§ INPUT MATERIAL
:::::

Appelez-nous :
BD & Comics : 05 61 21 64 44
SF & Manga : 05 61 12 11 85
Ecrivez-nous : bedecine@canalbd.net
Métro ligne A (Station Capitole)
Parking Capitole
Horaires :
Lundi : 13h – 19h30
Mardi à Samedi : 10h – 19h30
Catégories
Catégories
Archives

:::::

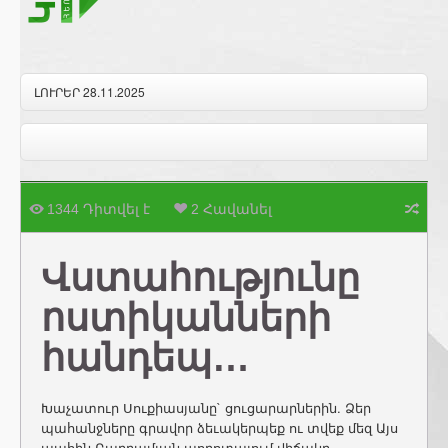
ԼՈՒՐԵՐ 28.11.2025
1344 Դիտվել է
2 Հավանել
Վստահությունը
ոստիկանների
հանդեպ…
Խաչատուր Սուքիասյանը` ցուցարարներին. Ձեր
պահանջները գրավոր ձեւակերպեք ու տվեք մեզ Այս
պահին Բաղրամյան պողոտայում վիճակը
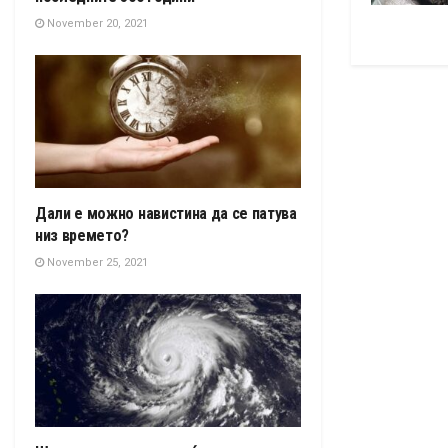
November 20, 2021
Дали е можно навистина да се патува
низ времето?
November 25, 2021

:::::

§ EXERCISE BRIEF
Looking at the entries above, copy out every line in which "Capitole" occurs.

§ EXERCISE SOLUTION
Métro ligne A (Station Capitole)
Parking Capitole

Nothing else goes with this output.